The health of a region is dependent on the safety of its residents and visitors. People must feel secure in their homes and neighborhoods; they must be comfortable going to and from work, participating in recreational activities, and going out at night. Freedom from crime and the fear of crime promotes neighborhood connections, housing stability, an area's business climate and its economic future.
- After a decline of at least 10 years, the rate of traffic injuries and fatalities increased slightly for both Minnesota and the Twin Cities region in 2013, and again in 2015. Our rate is consistently below the national rate, however.
- The 20-24 age group had the highest rate of traffic injuries and fatalities in 2015. The rate was 1,027 per 100,000 residents, compared with 554 for Minnesota overall.

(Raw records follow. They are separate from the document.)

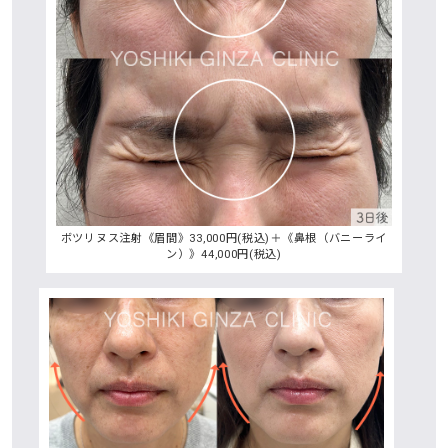
ボツリヌス注射《眉間》33,000円(税込)＋《鼻根（バニーライ
ン）》44,000円(税込)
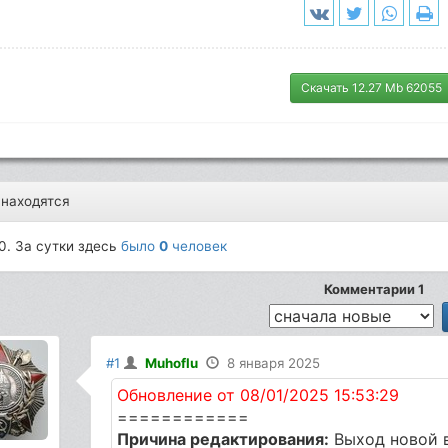
Скачать 12.27 Mb 62055
 находятся
0. За сутки здесь
было
0
человек
Комментарии 1
#1
Muhoflu
8 января 2025
Обновление от 08/01/2025 15:53:29
============
Причина редактирования:
Выход новой 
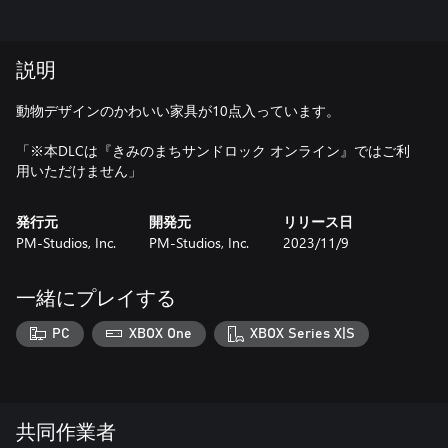
説明
動物デザインのかわいい家具が10点入っています。
「※本DLCは『きみのまちサンドロック オンライン』ではご利
用いただけません」
発行元
開発元
リリース日
PM-Studios, Inc.
PM-Studios, Inc.
2023/11/9
一緒にプレイする
PC
XBOX One
XBOX Series X|S
共同作業者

- After a relatively large drop between 1996 and 1999, the serious crime rate in Minnesota has continued a steady, if gradual, downward trend. Minnesota consistently posts a lower serious crime rate than the U.S.
- Larceny (theft) crime has the highest rate among serious crimes by far in Minnesota, at 1,719 per 100,000 residents in 2015. In comparson, burglary has the next-highest rate (350 per 010,000 residents), followed by motor vehicle theft (144).
- In 2015, the Southwest, West Central, and Southern regions were the safest regions in the state. By county, the crime rate was lowest in Sibley, Kittson, and Lincoln (this data is available only for counties that reported all 12 months).
- Perceptions of safety are high for the state of Minnesota. In 2011, 87 percent of residents reported feeling safe walking on their own streets after dark.
When people have opportunities for education and to participate in the economy, they are much less likely to perpetrate a crime. When people are the victims of crime, they may experience deterioration in their physical and mental health.